Step 9: Division of the tarsoconjunctival flap
In GA, division of the tarsoconjunctival flap and re-excision of in situ melanoma were performed. Excision: The area was marked for excision with a 5mm margin. Subsequently, local anesthesia with Marcaine and adrenaline was administered. Excision was performed corresponding to the 3-5 o’clock positions, with a small rim of conjunctiva included. The skin was then closed directly with Surgipro 6-0 single knots. Division: The lower eyelids of the two eyes were evaluated for symmetry. Division of the tarsoconjunctival flap was performed using a knife and Stevens scissors and the eye protected using a metal cutting guide. Conjunctiva was sutured forward onto the lower eyelid with 6-0 single sutures, long, which were bent downwards towards the cheek. Corresponding to the upper eyelid, the remaining part of the skin from the skin graft was excised. Finally, the area was bandaged with Micropore and dry gauze.

Step 10: Suture removal
Suture removal followed division of the tarsoconjunctival flap and re-excision of in situ melanoma corresponding to the medial right lower eyelid. The patient experienced pain in the right eye following the surgery. It was assessed that this was due to irritation from threads that had been present inside the eye. Objectively, there was slight swelling but no signs of infection. The flap appeared with pleasing colors and good capillary response.

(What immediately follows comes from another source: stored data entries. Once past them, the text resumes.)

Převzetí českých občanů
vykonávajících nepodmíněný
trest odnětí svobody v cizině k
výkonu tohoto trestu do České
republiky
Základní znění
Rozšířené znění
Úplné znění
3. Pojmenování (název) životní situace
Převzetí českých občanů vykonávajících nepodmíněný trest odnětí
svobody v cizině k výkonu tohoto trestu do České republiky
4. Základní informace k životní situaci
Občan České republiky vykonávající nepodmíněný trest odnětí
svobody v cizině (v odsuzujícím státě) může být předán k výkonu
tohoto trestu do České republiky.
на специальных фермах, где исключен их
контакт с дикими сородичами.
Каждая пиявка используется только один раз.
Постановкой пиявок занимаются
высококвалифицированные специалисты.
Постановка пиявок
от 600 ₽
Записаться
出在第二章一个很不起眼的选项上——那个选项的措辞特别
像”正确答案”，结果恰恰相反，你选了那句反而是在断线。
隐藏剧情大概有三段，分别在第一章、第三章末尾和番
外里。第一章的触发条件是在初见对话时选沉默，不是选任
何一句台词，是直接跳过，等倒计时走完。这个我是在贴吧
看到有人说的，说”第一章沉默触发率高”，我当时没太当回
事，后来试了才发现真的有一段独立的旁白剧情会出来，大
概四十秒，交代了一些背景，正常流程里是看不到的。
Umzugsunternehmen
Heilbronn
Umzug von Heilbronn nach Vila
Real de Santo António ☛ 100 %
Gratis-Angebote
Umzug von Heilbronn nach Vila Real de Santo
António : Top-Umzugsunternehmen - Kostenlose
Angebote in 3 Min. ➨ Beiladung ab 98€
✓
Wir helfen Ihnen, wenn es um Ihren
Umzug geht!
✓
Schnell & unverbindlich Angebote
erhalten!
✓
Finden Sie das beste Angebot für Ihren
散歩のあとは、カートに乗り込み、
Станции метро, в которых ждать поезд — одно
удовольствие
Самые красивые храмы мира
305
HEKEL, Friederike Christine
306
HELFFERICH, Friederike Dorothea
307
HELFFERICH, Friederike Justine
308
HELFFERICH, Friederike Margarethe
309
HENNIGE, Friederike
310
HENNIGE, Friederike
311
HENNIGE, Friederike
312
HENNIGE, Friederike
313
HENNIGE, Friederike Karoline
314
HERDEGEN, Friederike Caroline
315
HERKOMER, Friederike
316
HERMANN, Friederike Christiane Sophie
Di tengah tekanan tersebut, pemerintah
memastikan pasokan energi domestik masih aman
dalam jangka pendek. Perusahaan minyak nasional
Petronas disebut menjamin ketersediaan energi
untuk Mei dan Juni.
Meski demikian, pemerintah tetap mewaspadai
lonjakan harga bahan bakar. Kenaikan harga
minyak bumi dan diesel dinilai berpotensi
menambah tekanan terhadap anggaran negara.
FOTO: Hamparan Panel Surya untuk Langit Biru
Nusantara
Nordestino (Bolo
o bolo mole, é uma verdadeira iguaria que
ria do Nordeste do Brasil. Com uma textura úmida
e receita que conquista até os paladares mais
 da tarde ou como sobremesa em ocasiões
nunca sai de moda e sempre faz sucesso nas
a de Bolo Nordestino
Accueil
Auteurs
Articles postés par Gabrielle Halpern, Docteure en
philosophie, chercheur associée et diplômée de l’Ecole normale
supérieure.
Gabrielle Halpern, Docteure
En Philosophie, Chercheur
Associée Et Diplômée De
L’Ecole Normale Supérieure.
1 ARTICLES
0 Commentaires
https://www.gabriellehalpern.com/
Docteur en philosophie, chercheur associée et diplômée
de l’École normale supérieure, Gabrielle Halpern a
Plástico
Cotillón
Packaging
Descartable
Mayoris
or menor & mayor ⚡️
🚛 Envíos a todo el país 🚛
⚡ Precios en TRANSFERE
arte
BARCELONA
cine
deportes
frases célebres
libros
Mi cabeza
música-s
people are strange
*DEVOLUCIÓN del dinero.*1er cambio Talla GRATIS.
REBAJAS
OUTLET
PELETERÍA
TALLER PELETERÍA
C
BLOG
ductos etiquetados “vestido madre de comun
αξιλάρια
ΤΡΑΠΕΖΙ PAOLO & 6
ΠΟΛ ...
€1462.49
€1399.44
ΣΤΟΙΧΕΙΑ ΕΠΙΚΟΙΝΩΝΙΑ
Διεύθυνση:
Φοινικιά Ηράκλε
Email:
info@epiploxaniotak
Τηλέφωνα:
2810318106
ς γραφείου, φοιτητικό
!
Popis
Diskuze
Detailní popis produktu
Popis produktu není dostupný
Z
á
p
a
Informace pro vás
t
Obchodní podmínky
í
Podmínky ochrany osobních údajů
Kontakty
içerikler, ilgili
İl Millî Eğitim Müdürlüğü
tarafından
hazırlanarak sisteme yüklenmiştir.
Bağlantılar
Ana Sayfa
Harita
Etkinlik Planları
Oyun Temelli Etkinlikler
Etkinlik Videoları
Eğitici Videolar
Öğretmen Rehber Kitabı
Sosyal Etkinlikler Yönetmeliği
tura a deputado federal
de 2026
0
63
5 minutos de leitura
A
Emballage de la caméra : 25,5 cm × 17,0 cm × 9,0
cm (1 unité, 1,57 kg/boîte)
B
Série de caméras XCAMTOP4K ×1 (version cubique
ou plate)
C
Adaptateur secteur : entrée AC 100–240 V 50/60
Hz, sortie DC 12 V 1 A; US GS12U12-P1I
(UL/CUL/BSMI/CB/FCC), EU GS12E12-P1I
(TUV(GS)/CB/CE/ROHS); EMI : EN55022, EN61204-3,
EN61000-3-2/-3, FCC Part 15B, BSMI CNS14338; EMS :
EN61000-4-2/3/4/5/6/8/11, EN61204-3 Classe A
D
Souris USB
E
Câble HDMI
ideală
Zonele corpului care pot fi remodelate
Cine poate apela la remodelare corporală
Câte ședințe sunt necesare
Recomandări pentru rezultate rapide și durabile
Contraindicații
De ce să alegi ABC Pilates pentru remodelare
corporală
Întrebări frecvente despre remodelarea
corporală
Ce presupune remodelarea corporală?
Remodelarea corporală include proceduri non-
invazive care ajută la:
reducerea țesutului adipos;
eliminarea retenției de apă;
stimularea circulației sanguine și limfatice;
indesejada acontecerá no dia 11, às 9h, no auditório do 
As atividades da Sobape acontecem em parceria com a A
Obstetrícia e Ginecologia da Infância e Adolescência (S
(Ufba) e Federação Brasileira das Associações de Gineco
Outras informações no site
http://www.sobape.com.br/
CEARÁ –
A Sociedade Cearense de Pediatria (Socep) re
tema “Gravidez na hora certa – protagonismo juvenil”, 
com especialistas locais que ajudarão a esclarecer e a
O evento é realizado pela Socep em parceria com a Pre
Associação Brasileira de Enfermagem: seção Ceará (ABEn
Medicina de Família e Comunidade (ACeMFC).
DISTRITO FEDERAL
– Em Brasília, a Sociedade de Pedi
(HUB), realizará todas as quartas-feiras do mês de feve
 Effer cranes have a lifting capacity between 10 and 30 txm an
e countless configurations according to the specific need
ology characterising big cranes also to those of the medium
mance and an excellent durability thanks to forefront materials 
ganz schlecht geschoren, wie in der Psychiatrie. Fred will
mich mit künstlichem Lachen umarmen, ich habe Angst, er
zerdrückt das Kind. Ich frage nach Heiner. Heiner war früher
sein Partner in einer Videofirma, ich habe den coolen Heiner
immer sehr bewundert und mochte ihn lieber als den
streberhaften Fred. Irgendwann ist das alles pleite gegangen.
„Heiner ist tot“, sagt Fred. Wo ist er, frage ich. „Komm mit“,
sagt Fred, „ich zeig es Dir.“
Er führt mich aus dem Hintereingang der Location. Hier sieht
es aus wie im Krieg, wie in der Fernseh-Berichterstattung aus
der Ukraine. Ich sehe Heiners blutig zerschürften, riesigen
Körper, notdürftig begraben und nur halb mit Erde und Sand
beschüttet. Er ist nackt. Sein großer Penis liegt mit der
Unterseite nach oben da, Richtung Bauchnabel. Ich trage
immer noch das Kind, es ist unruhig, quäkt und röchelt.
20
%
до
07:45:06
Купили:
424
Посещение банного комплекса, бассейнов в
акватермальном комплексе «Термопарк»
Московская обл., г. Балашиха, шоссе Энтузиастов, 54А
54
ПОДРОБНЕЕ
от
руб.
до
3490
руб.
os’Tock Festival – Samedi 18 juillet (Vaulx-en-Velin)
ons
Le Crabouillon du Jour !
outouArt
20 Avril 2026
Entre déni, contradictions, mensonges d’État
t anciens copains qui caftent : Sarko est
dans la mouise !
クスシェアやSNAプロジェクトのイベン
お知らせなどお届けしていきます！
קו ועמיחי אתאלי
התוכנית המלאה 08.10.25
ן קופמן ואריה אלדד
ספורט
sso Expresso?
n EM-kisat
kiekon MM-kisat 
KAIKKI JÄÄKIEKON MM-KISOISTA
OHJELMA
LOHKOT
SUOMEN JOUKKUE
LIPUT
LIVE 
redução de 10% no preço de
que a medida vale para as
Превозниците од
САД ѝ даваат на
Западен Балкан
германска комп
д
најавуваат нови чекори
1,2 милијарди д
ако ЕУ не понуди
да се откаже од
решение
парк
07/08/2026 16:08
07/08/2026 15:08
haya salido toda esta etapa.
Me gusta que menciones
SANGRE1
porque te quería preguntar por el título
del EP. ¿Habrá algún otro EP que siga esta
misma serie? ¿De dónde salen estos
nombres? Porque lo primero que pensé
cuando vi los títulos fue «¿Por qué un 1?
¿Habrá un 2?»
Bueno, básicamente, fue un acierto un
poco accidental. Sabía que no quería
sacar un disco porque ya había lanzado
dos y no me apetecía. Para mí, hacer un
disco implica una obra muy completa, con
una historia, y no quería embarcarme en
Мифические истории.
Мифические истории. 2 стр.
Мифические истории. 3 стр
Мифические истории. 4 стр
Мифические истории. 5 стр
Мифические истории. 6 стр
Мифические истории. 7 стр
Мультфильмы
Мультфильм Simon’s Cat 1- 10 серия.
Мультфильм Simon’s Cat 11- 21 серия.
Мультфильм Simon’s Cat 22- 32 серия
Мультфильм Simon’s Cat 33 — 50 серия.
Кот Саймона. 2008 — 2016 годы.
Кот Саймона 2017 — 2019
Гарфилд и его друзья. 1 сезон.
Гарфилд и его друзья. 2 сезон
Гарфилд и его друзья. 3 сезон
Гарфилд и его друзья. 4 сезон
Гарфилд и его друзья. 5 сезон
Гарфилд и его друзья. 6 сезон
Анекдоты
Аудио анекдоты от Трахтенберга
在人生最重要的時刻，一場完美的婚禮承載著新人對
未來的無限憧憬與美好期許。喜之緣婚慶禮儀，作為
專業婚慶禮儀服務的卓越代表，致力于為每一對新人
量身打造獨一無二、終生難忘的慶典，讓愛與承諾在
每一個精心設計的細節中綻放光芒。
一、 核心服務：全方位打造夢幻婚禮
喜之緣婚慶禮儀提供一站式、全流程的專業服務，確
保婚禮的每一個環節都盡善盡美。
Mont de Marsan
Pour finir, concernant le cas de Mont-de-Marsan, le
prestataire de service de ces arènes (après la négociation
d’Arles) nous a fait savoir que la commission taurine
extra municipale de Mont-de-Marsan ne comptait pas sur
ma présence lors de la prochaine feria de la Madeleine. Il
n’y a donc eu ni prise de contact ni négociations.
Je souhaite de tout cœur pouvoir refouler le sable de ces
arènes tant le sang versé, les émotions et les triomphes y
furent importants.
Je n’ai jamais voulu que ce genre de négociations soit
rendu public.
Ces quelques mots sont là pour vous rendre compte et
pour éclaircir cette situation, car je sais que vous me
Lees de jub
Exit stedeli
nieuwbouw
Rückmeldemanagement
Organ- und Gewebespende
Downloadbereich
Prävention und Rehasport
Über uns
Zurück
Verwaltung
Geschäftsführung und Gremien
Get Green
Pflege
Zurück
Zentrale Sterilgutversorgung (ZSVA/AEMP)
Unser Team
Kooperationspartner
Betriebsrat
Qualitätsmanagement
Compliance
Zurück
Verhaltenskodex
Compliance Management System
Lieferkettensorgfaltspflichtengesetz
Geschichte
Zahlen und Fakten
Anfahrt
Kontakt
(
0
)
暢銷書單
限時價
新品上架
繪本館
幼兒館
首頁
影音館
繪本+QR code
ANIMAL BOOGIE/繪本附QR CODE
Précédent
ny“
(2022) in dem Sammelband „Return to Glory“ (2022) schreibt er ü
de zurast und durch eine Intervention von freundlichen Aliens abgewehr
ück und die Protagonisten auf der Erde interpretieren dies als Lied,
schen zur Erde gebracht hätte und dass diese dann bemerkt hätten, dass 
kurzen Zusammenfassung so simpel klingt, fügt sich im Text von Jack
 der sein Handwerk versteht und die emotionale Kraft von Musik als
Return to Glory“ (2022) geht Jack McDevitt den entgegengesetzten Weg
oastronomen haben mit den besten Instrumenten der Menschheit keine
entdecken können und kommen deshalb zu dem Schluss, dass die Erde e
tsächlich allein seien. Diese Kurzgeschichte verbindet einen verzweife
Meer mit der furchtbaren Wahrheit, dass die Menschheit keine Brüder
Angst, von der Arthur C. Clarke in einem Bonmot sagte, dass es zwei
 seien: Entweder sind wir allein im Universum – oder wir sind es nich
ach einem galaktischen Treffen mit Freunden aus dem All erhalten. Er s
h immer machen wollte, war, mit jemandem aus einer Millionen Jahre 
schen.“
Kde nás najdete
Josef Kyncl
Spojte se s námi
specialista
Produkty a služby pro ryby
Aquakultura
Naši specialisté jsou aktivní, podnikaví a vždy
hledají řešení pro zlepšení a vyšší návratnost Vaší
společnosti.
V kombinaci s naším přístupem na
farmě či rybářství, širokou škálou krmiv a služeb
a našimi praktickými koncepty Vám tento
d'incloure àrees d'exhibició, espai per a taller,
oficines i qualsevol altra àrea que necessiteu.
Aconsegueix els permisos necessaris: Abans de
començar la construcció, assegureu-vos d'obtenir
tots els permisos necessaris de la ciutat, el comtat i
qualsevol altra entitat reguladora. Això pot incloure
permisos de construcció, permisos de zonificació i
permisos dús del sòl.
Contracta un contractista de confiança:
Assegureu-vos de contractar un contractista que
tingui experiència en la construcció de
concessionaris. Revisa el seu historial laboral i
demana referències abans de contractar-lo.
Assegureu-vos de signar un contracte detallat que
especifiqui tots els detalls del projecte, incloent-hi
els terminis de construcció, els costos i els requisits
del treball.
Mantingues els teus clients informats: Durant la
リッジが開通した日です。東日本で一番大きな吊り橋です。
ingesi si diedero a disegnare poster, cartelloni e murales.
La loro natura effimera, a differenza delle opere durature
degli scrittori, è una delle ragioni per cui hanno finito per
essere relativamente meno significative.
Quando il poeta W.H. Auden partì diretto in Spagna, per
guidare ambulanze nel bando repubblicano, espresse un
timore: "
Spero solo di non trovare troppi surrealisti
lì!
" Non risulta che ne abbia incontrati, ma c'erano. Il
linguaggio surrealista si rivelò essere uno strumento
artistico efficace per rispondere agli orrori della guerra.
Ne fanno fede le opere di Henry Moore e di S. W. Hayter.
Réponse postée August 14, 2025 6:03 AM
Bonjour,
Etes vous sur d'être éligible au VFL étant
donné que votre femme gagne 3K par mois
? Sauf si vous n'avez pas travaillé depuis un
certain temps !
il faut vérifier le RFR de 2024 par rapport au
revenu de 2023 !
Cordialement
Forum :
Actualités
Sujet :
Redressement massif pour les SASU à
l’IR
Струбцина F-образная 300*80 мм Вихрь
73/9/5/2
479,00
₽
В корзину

Step 11: 3 months follow-up
Good postoperative result with intact reconstruction . However, a functional issue arose where the patient couldn’t fully see laterally towards the right side due to the thickness of the flap and the stitching being slightly more medial towards the eye. Consideration could be given to correcting the flap; however, it is too early for that, so the patient will be seen for a follow-up appointment in another 3 months. It is recommended to wait a minimum of 9-12 months before correction to achieve the best possible result.
Post-Operative Plan
The patient was advised to keep the head elevated and avoid hot drinks and foods the following 24-48 hours. A calm regimen was recommended until suture removal, with particular emphasis on avoiding exhausting physical activities including sports and cleaning. Analgesia could be managed by the patient with up to 4 x 1g of paracetamol per day. Seven days after the operation, the patient underwent suture removal and evaluation of the reconstruction. Following the first re-excision, the patient was started on tablet treatment with erythromycin 500 mg twice daily for 5 days prophylactically, and after the second re-excision, the patient started treatment with eye drops (fusidic acid) four times daily for 3 days.
- The temporalis fascia turnover flap serves as a favorable substitute for the lateral palpebral ligament to restore the suspension of both eyelids. (It quickly becomes coated with mucosal epithelium, thus rapidly becoming a viable alternative).
- The transconjunctival flap offers conjunctiva as well as a tarsal strip, which is not always the case in other types of reconstructions.
- Achievement of a favorable functional and aesthetic outcome.
- The eye is closed for 3 weeks which may be challenging for the patient.
- The lateral corner of the eye may end up more medially with affected vision.
- There is a risk of injuring the facial nerve branches (n facialis r temporalis) innervating the frontal muscles during the harvesting of the temporalis fascia flap.